Carol
6.9
Carol

Film de Todd Haynes (2015)

Nominé pour six Oscars et cinq Golden Globes mais ressorti bredouille de chacune des cérémonies, Carol n'en est pas moins l'une des romances les plus marquantes de l'année 2016, date de sa sortie internationale... et on comprend pourquoi !


Attention, cette critique comporte de nombreux spoilers...


Le scénario -adaptation d'un roman du même nom écrit par Patricia Highsmith- nous raconte l'histoire de deux femmes, l'une s'appelle Thérèse, une jeune employée d'un magasin new-yorkais qui rêverait de vivre de sa passion qu'est la photographie, elle vie une relation amoureuse un peu platonique et principalement alimentée par l'investissement de l'homme souhaitant l'épouser. L'autre s'appelle Carol, c'est une mère au foyer d'une quarantaine d'années et de classe bourgeoise, elle est en instance de divorce et a pour meilleure amie et confidente son ex-maîtresse. Deux femmes que tout oppose et qui vont tomber amoureuses l'une de l'autre...
Un scénario certes simple et qui suit -hormis la scène d'introduction- un plan très classique. Mais le film n'en reste pas moins romantique et saisissant ! En effet, on pourrait s'ennuyer en regardant cette romance lesbienne que vivent Thérèse et Carol et qui laisse les compagnons de ces personnages impuissants et désespérés... mais non, l'histoire d'amour est touchante, ce qui influence notamment notre regard critique sur le rejet de l'homosexualité à l'époque où se passe l'action du long-métrage (il faut savoir que le roman lui-même fût censuré en 1952). En effet, au premier rang plan nous avons la mise en place de l'histoire d'amour et son évolution, tandis qu'en intrigue secondaire, nous retrouvons les problèmes personnels que vivent chacune des deux femmes dans leur relation hétérosexuelle : si le compagnon de Thérèse est déçu mais ne semble pas homophobe, il y a du côté de Carol une situation déchirante puisque la mère de famille est en instance de divorce, elle est aussi espionnée par son mari alcoolique qui la fait suivre par un détective privé et est désignée comme instable psychologiquement du fait de son attirance pour les femmes, un critère pris en compte dans le rejet de sa demande d'obtention de la garde de sa fille. Personnellement, j'ai été indigné par la façon dont la justice et la médecine traitent Carol, d'une part la situation est injuste et elle l'est d'autant plus que la romance nous touche et que l'histoire est selon moi non manichéenne puisque même s'ils ne sont pas parfaits et que plus particulièrement le désespoir du mari de Carol le rend un peu salop sur les bords, je n'ai pas vu les hommes du films comme de réels antagonistes, plus comme des obstacles à franchir pour que Thérèse et Carol exploitent la nature de leurs sentiments et qu'elles s'épanouissent dans leur relation.

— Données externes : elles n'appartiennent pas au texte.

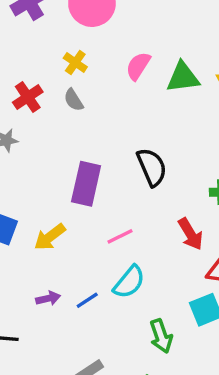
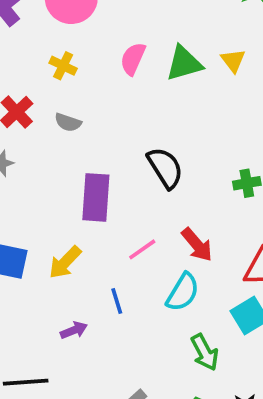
gray semicircle: (74, 100) -> (68, 122), moved, turned -30
red arrow: (190, 234) -> (197, 245), moved
cyan semicircle: (129, 282) -> (183, 292), moved
blue line: (87, 300) -> (117, 301), moved, turned -65

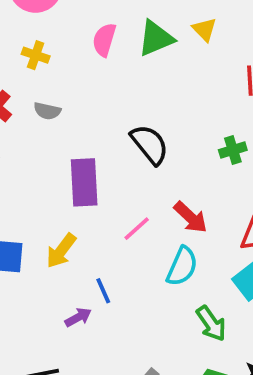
blue line: (117, 301) -> (103, 291), moved

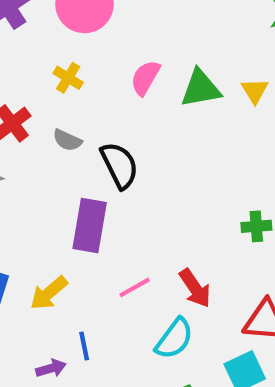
black semicircle: (150, 144) -> (119, 165), moved

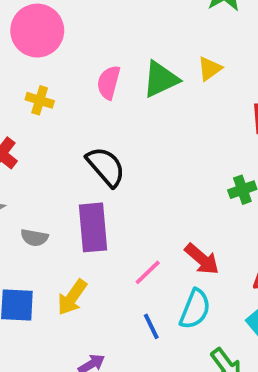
yellow triangle: (255, 91) -> (210, 69), turned 40
gray semicircle: (67, 140) -> (34, 238), moved
blue line: (84, 346) -> (151, 326), moved

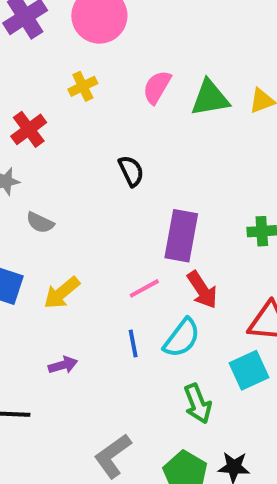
yellow cross: (40, 100) -> (83, 86), turned 32
black semicircle: (106, 167) -> (131, 171), size x0.7
purple rectangle: (93, 227) -> (181, 236), moved

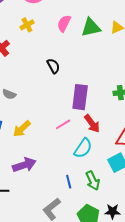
blue line: (133, 344) -> (69, 182), moved
purple arrow: (63, 365) -> (24, 165), size x1.6

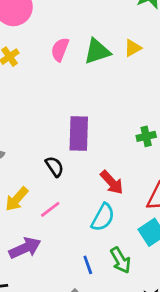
black semicircle: (53, 66) -> (55, 167), moved
purple rectangle: (80, 97) -> (79, 134), moved
pink line: (63, 124) -> (50, 209), moved

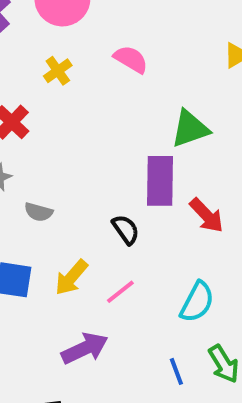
pink semicircle: (60, 49) -> (131, 59), turned 100
green triangle: (97, 51) -> (190, 129), moved
red arrow: (112, 182) -> (207, 215), moved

On note néanmoins deux défauts majeurs dans cette histoire d'amour : celle-ci est peut-être émouvante mais n'est pas parfaitement bien écrite ; commençons par parler du développement des personnages. On a d'un côté une Carol qui est assez expressive, qui ne cache pas ses sentiments, qui ferra pleurer les spectateurs les plus sensibles et d'un autre côté, une Thérèse beaucoup plus réservée... avoir deux personnages ayant un caractère totalement différent c'est bien, et puis comme on dit, les opposés s'attirent ; mais Thérèse est beaucoup trop froide, mystérieuse, ne se dévoile vraiment pas assez. Jusqu'à la moitié du film, on a envie de la secouer pour qu'elle soit plus expressive, pour qu'elle semble ressentir quelque chose (et ce n'est pas un problème d'interprétation, c'est le personnage qui a été construit comme ça, Carol est surement attirée par le côté mystérieux de son amie mais là c'est exagéré) pourtant c'est ELLE qui vit sa première aventure lesbienne, on aimerait donc savoir comment elle ressent ça. Heureusement que le personnage est bien interprété, ça rattrape un peu les choses. Bref, le premier défaut est directement lié au personnage incarné par Rooney Mara.
Mais on a un autre problème qui concerne la mise en place de la relation (partie amitié-attirance) : l'instauration de l'histoire d'amour est elle étrange. C'est très subjectif, j'ai personnellement eu le ressenti que la love story commence seulement à partir du moment où les personnages font l'amour pour la première fois, avant ça c'est très platonique, les protagonistes semblent vivre un mélange d'amitié et d'attirance mutuelle, c'est pas très clair... une amitié-attirance qui d'ailleurs se met en place et se développe un peu trop vite par rapport à l'approfondissement de Thérèse qui ne se dévoile jamais assez ! Il y a un paradoxe car la relation entre les personnages évolue trop rapidement pour être naturelle mais le rythme général du film est parfois trop lent.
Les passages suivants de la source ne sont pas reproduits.